>>>

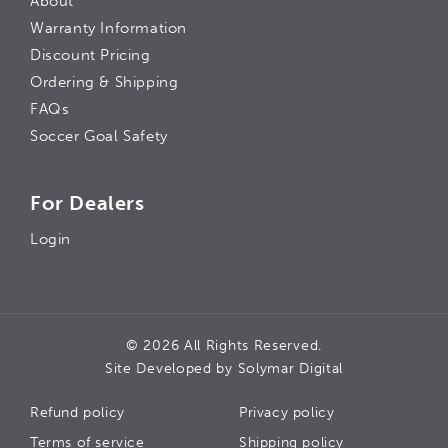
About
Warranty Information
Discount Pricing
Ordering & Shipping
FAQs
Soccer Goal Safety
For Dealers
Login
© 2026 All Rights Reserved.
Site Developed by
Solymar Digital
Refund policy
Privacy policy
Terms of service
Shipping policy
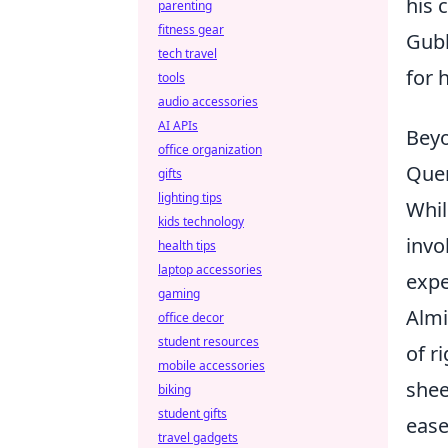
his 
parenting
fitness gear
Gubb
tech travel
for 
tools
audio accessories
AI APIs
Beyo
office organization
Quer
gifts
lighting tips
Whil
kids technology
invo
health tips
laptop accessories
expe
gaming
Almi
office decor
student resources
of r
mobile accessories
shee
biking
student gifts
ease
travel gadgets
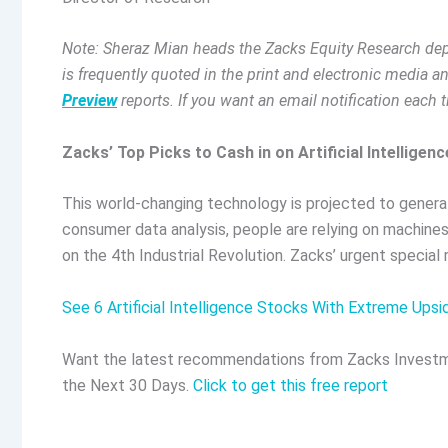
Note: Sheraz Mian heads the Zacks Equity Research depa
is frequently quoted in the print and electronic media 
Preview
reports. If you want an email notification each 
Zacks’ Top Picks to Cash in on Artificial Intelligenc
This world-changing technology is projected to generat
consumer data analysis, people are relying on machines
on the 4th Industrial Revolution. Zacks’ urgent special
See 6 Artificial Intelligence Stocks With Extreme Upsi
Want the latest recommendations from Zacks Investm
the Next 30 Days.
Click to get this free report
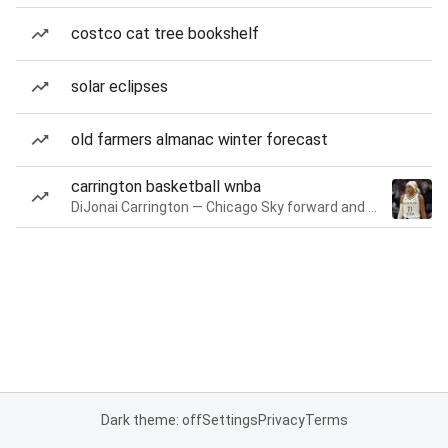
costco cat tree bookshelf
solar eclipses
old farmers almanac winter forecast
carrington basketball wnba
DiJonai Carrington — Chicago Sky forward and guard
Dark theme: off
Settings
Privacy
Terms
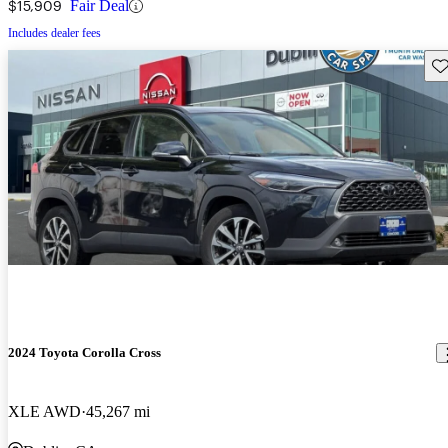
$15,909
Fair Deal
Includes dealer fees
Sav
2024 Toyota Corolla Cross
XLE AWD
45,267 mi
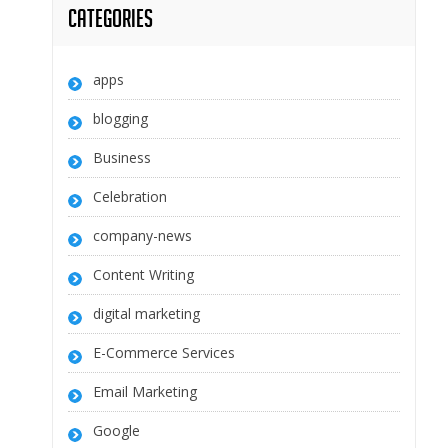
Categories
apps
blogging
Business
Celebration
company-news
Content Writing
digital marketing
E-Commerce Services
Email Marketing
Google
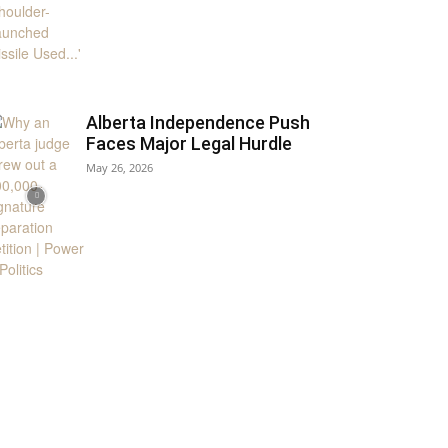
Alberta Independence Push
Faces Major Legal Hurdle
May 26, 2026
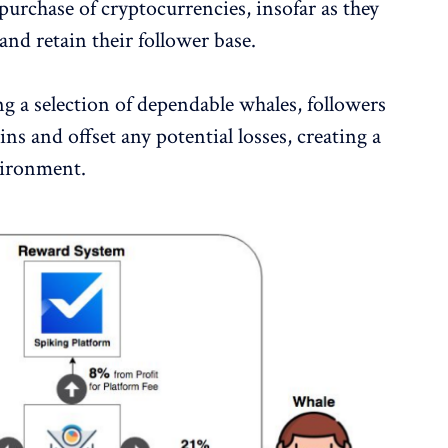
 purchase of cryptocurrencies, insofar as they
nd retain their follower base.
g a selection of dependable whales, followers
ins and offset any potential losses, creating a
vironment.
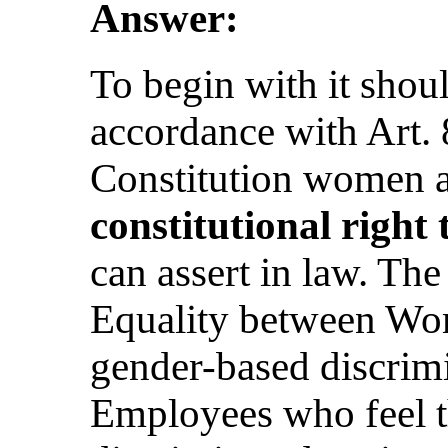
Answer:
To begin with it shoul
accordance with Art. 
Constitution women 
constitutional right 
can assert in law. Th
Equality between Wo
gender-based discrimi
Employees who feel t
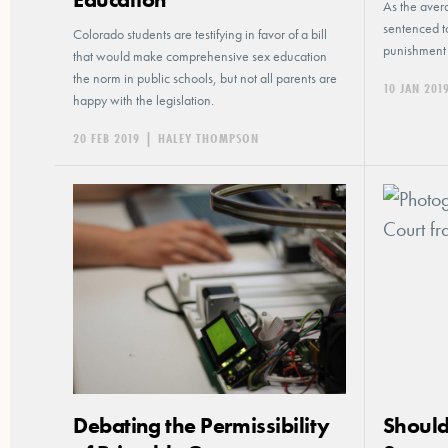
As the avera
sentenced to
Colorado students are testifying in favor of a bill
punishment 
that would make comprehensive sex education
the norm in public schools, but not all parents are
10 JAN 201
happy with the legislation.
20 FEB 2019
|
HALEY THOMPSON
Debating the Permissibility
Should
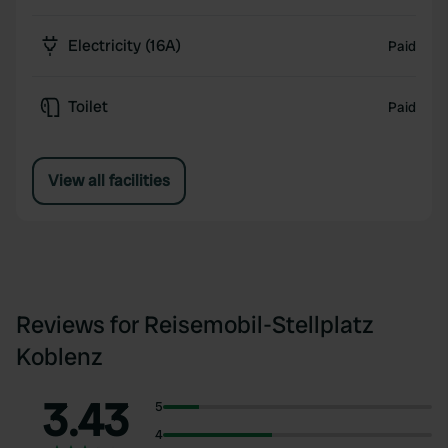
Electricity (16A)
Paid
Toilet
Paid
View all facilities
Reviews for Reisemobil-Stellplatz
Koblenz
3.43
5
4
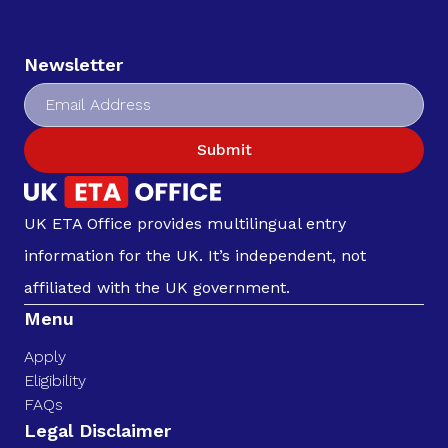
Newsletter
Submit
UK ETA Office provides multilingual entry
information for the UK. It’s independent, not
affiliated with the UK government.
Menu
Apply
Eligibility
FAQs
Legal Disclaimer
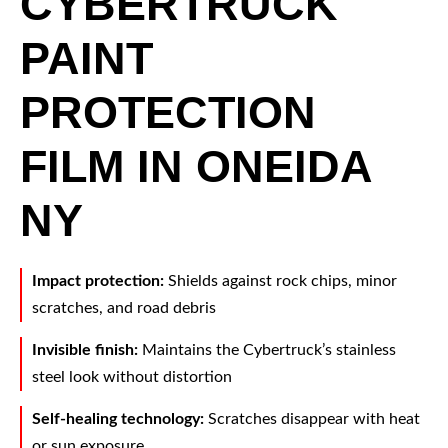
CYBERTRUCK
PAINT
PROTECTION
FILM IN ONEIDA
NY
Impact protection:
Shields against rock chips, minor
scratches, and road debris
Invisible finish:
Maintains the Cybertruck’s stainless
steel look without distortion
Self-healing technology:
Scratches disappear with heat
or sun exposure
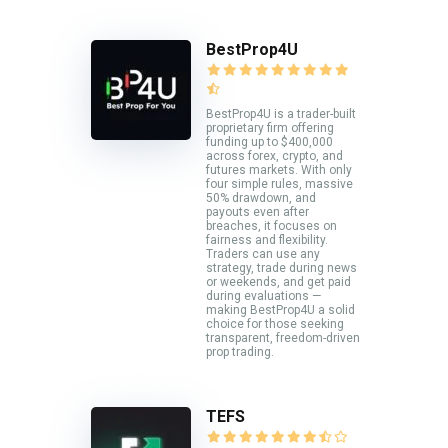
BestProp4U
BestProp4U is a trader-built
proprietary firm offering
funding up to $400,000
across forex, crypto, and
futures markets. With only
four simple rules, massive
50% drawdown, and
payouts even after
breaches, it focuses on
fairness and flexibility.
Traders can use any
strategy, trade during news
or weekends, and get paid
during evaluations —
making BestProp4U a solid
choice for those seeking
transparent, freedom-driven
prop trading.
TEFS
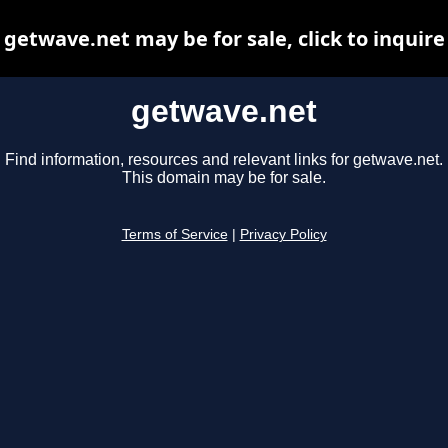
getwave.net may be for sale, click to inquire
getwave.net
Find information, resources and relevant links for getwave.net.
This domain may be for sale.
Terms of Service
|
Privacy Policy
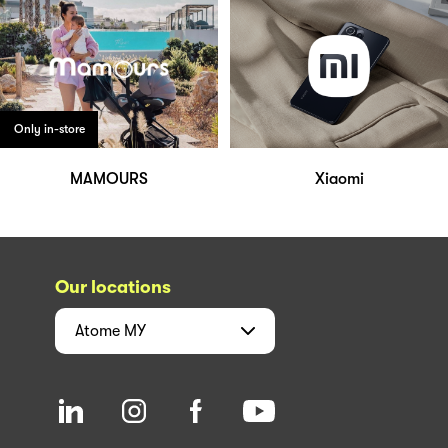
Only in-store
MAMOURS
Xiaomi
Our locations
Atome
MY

<<<
>>>

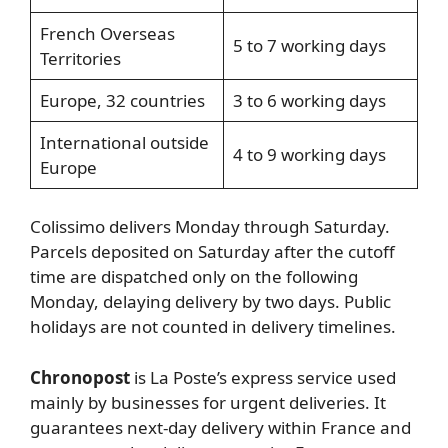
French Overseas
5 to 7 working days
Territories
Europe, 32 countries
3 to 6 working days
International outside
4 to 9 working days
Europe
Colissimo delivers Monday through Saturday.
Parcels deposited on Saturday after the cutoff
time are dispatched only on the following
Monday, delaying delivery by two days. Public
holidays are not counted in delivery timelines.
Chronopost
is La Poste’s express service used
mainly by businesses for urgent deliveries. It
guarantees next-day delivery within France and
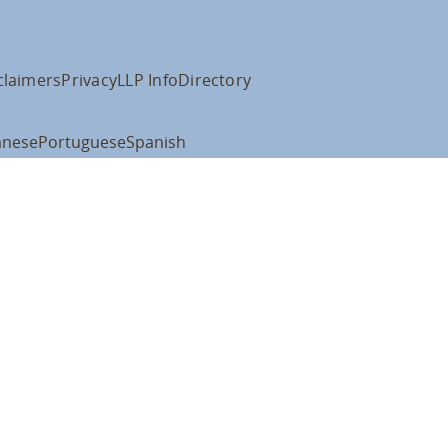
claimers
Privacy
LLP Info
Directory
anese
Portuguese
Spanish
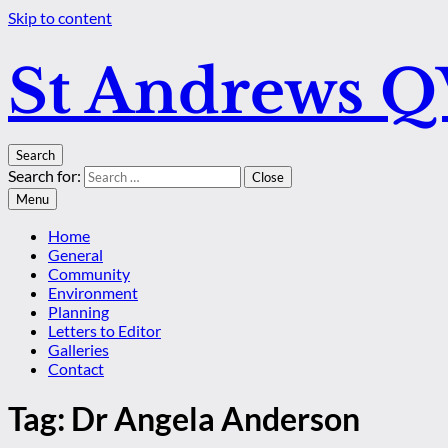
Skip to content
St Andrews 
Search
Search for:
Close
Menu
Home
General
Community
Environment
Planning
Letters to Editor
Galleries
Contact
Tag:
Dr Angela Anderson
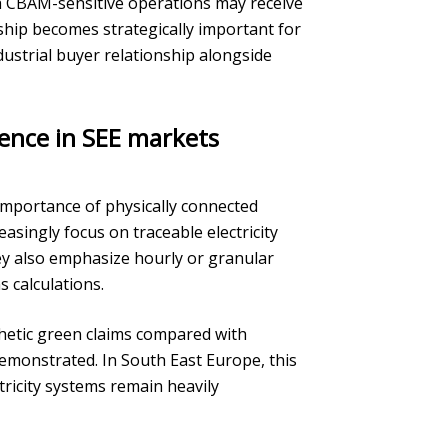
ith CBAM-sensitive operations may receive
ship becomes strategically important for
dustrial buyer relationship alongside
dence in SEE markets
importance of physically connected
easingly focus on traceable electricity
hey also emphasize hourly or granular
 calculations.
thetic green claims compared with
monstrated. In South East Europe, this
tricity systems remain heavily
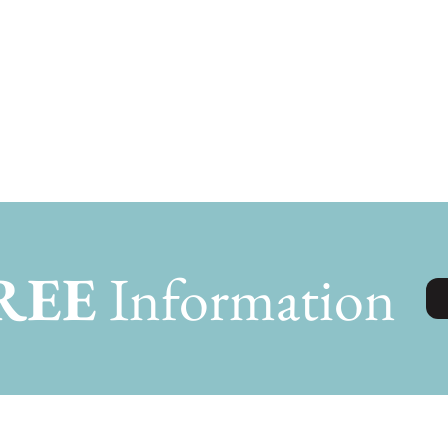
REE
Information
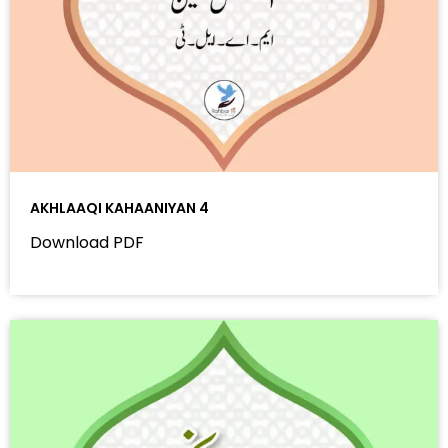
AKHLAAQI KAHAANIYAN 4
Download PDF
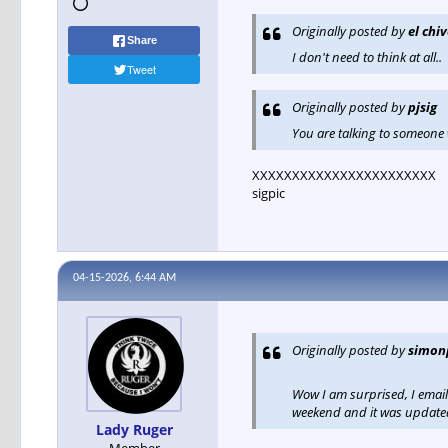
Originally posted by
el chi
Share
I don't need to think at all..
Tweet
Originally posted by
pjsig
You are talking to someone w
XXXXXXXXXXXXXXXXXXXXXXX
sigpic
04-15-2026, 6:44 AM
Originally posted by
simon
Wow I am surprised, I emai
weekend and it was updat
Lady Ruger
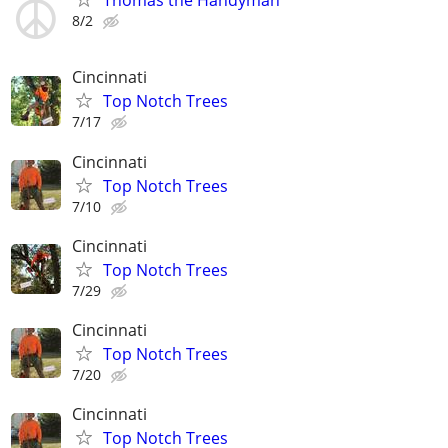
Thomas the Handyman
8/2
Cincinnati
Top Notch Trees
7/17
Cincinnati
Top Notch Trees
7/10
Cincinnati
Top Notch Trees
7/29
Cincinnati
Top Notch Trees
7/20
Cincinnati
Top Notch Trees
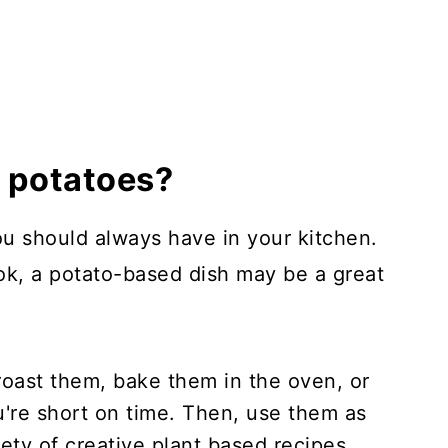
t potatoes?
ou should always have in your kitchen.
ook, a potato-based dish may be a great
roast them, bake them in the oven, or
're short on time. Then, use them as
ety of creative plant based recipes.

<<<
>>>

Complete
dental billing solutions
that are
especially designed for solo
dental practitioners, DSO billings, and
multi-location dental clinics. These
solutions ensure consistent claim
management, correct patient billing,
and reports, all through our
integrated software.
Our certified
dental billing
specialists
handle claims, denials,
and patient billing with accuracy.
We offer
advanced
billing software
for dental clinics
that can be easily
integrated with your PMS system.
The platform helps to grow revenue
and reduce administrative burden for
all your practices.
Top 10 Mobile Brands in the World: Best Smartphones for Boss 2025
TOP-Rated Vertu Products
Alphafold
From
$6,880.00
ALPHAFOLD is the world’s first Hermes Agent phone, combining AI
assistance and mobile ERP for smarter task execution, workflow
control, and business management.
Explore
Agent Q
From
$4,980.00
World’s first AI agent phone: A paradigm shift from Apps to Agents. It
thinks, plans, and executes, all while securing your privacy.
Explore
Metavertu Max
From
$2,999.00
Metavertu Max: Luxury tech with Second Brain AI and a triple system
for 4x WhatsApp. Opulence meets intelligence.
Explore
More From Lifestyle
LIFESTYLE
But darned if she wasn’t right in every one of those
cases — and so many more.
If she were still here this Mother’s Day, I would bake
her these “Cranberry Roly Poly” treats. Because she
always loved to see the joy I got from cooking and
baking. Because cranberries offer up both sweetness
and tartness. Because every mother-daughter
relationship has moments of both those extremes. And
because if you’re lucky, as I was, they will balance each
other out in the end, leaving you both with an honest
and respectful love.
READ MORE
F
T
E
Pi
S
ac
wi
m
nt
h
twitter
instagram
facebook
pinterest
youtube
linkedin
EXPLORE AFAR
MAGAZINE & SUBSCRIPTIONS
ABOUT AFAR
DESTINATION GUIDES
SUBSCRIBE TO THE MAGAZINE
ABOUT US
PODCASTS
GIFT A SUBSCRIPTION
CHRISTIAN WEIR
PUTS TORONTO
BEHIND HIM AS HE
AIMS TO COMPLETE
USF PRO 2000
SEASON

<<<

## BRIEF
Where a line of the data holds "accessories", show that line.

## RESPONSE BOX
audio accessories
laptop accessories
mobile accessories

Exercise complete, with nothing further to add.